===========================
Reproducing Manuscript Code
===========================

This page describes a practical workflow for using the Cell-GPS manuscript
code. The goal is to make the computational source for each figure and table
easy to inspect, rerun where data access permits, and adapt to related spatial
omics datasets.

Quick Start
===========

Install the package and clone the repository:

.. code-block:: console

   pip install Cell-GPS
   git clone https://github.com/hutaobo/cellgps.git
   cd cellgps

For editable local development:

.. code-block:: console

   pip install -e .

The manuscript notebooks are under:

.. code-block:: text

   Cell-GPS manuscript code/
     main_figures/
     supplementary_figures/
     supplementary_tables/

Open the notebook corresponding to the figure or table of interest, inspect
the first markdown cell for provenance, then adapt the data paths if needed.

Data Availability and Paths
===========================

Large raw spatial omics datasets are not bundled with the repository. The
notebooks therefore preserve the original paths used during analysis, such as
``Y:\long\...`` on Windows workstations and ``/data/taobo.hu/...`` or
``/mnt/taobo.hu/...`` on A100/Linux systems.

When rerunning a notebook, use one of these strategies:

* Run on the same workstation or server where the original paths are mounted.
* Replace the original path variables with local copies of the same datasets.
* Use the notebook as a code template and substitute your own Xenium,
  transcript-coordinate, or cell-coordinate data.

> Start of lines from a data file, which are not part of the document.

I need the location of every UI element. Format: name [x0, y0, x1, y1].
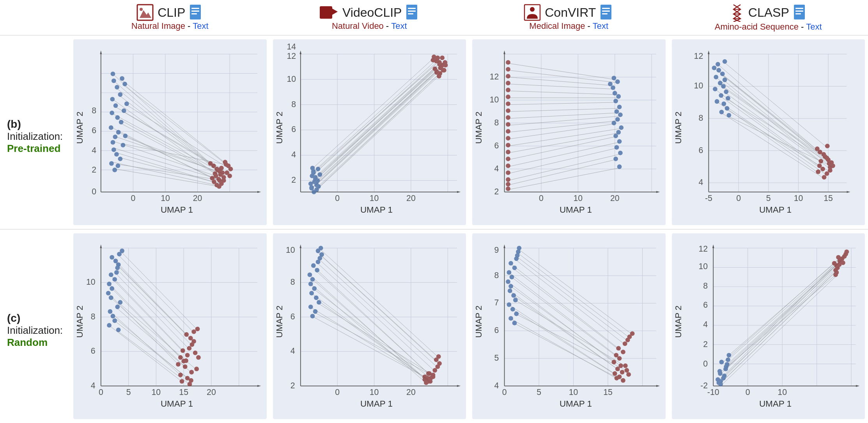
svg-point-294: [615, 145, 619, 150]
svg-point-82: [110, 97, 115, 102]
svg-text:6: 6: [92, 126, 96, 135]
svg-rect-6: [191, 13, 197, 14]
svg-point-85: [115, 115, 120, 120]
chart-b-videoclip-container: 2 4 6 8 10 12 14 0 10 20 UMAP 1 UMAP 2: [273, 39, 466, 225]
svg-point-193: [312, 190, 316, 194]
svg-point-97: [112, 167, 117, 172]
svg-point-190: [314, 180, 318, 185]
svg-text:20: 20: [610, 194, 620, 203]
svg-text:10: 10: [694, 81, 703, 90]
svg-point-358: [714, 99, 719, 104]
svg-rect-22: [794, 5, 805, 19]
svg-point-689: [724, 364, 728, 369]
svg-point-280: [506, 187, 510, 191]
svg-point-706: [840, 261, 845, 265]
svg-text:20: 20: [406, 388, 416, 397]
clasp-modality2: Text: [806, 22, 822, 32]
svg-rect-26: [73, 45, 267, 219]
svg-point-704: [836, 255, 841, 260]
svg-point-447: [120, 249, 124, 253]
svg-point-685: [726, 358, 730, 362]
svg-point-547: [436, 354, 441, 359]
svg-point-96: [116, 164, 120, 168]
svg-point-379: [827, 168, 832, 173]
svg-point-630: [615, 376, 619, 381]
svg-point-459: [183, 364, 188, 369]
svg-point-95: [109, 161, 114, 166]
svg-point-467: [195, 327, 200, 331]
svg-point-291: [616, 130, 621, 135]
clasp-doc-icon: [793, 4, 807, 21]
svg-text:UMAP 1: UMAP 1: [360, 205, 392, 215]
svg-point-623: [630, 331, 635, 336]
svg-text:10: 10: [287, 74, 296, 83]
svg-point-473: [184, 358, 188, 363]
svg-text:12: 12: [287, 51, 296, 60]
row-b-label: (b) Initialization: Pre-trained: [0, 35, 70, 229]
svg-text:UMAP 2: UMAP 2: [673, 111, 683, 144]
svg-point-272: [506, 157, 510, 161]
svg-point-376: [816, 169, 820, 174]
svg-point-701: [844, 249, 849, 254]
svg-text:4: 4: [290, 346, 295, 355]
svg-point-688: [717, 369, 722, 374]
svg-rect-16: [602, 8, 610, 9]
svg-point-269: [506, 136, 510, 141]
svg-point-275: [506, 81, 510, 85]
svg-point-122: [217, 184, 221, 189]
svg-point-368: [818, 159, 823, 164]
svg-text:4: 4: [291, 150, 296, 159]
svg-point-549: [425, 376, 430, 381]
chart-b-clasp: 4 6 8 10 12 -5 0 5 10 15 UMAP 1 UMAP 2: [669, 35, 868, 229]
svg-point-690: [719, 360, 724, 365]
svg-text:8: 8: [494, 271, 499, 280]
row-b-val: Pre-trained: [7, 143, 60, 155]
svg-point-461: [194, 367, 199, 371]
svg-point-469: [180, 379, 184, 384]
svg-point-213: [430, 58, 435, 62]
main-container: CLIP Natural Image - Text: [0, 0, 868, 423]
svg-text:4: 4: [494, 164, 499, 173]
svg-text:2: 2: [703, 340, 708, 349]
svg-rect-214: [472, 45, 666, 219]
svg-point-632: [626, 372, 631, 377]
svg-text:12: 12: [694, 51, 703, 60]
chart-b-videoclip-svg: 2 4 6 8 10 12 14 0 10 20 UMAP 1 UMAP 2: [273, 39, 466, 225]
svg-point-189: [317, 172, 322, 177]
svg-text:10: 10: [369, 388, 379, 397]
chart-b-convirt: 2 4 6 8 10 12 0 10 20 UMAP 1 UMAP 2: [469, 35, 669, 229]
svg-point-126: [229, 167, 233, 171]
videoclip-modality2: Text: [391, 21, 407, 31]
svg-point-531: [313, 309, 317, 314]
svg-rect-9: [406, 5, 417, 19]
svg-point-524: [312, 286, 317, 291]
svg-point-128: [227, 174, 232, 178]
svg-point-442: [110, 255, 114, 260]
svg-point-443: [115, 305, 120, 309]
svg-text:10: 10: [778, 388, 787, 397]
svg-text:0: 0: [335, 194, 340, 203]
svg-text:8: 8: [91, 312, 96, 321]
svg-point-349: [720, 72, 725, 76]
svg-point-98: [120, 76, 124, 81]
svg-text:14: 14: [287, 42, 296, 51]
svg-point-453: [178, 355, 183, 360]
svg-text:2: 2: [291, 175, 296, 184]
svg-point-457: [176, 362, 181, 367]
svg-point-212: [443, 63, 448, 67]
svg-text:15: 15: [179, 388, 188, 397]
svg-text:10: 10: [369, 194, 379, 203]
svg-point-103: [123, 134, 128, 138]
svg-text:-2: -2: [700, 381, 708, 390]
svg-text:8: 8: [290, 277, 295, 286]
svg-text:4: 4: [698, 178, 703, 187]
svg-text:8: 8: [703, 281, 708, 290]
svg-point-705: [833, 272, 838, 277]
svg-point-277: [506, 67, 510, 72]
svg-text:UMAP 2: UMAP 2: [474, 305, 484, 338]
svg-text:2: 2: [290, 381, 295, 390]
svg-text:UMAP 2: UMAP 2: [673, 305, 683, 338]
svg-point-532: [310, 314, 315, 319]
clasp-subtitle: Amino-acid Sequence - Text: [715, 22, 822, 32]
svg-point-598: [507, 270, 511, 275]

The final multi-panel manuscript figures were usually assembled from generated
PDF/PNG panels. The notebooks focus on the computational source for those
panels rather than reproducing Illustrator or PowerPoint assembly exactly.

Recommended Reading Order
=========================

For readers who want to understand the method before rerunning full
manuscript analyses:

1. Read :doc:`manuscript_overview`.
2. Run the simple coordinate-table example in :doc:`usage`.
3. Inspect ``Figure_1_synthetic_benchmark.ipynb`` for the benchmark logic.
4. Inspect the figure-specific notebook listed in :doc:`manuscript_code_index`.
5. Use ``docs/cellgps_science_manuscript_code_inventory.md`` for deeper
   provenance notes when a notebook refers to legacy local or server paths.

Core Package Entry Points
=========================

Most manuscript notebooks use one or more of these public entry points:

* ``compute_cophenetic_distances_from_df`` for coordinate-table inputs.
* ``compute_cophenetic_distances_from_adata`` for AnnData/Xenium workflows.
* ``plot_cophenetic_heatmap`` for StructureMap heatmaps.
* ``transcript_by_cell_analysis`` for transcript-to-cell spatial topology.
* ``compute_cophenetic_distances_from_df_memory_opt`` for large tables.
* ``plot_circular_dendrogram_pycirclize`` for circular hierarchy plots.

Reproducibility Status
======================

The curated notebooks are designed to expose the analysis logic and code
provenance. They are not all guaranteed to execute on a fresh public machine
because some require large datasets, local manuscript outputs, or server-side
intermediate files. This is the expected status by category:

* Synthetic benchmark notebooks are the easiest to rerun when dependencies are
  installed, because they generate benchmark patterns programmatically.
* Mouse pup, lymph node, pulmonary fibrosis, SSc, and TNBC notebooks require
  access to the corresponding public or local processed spatial omics data.
* DST-GNN notebooks require the recovered DST-GNN release workspace and its
  flattened SSS input tables.
* Supplementary table notebooks require the intermediate benchmark or
  transcript-by-cell result tables used for the manuscript.

Validation
==========

For a local documentation check:

.. code-block:: console

   python -m sphinx -b html docs docs/_build/html

For notebook validation without rerunning heavy computations, use
``nbformat`` to confirm that the notebook files are structurally valid.
GitHub rendering also expects notebooks to include stable cell IDs, which
these curated notebooks now include.